[Extracted page text data]
|---|
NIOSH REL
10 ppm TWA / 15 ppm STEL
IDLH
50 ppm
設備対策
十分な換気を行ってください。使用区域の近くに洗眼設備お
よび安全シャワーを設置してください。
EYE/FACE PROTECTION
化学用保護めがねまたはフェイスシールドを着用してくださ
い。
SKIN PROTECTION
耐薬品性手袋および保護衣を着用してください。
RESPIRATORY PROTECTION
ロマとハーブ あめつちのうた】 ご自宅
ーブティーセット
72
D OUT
|---|
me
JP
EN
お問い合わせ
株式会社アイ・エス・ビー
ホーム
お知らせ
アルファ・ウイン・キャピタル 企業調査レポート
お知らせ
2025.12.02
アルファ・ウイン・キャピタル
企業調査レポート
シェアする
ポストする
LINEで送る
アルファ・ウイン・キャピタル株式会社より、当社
|---|
State how many lines in the entries above hold the word "PROTECTION", with no further text.

3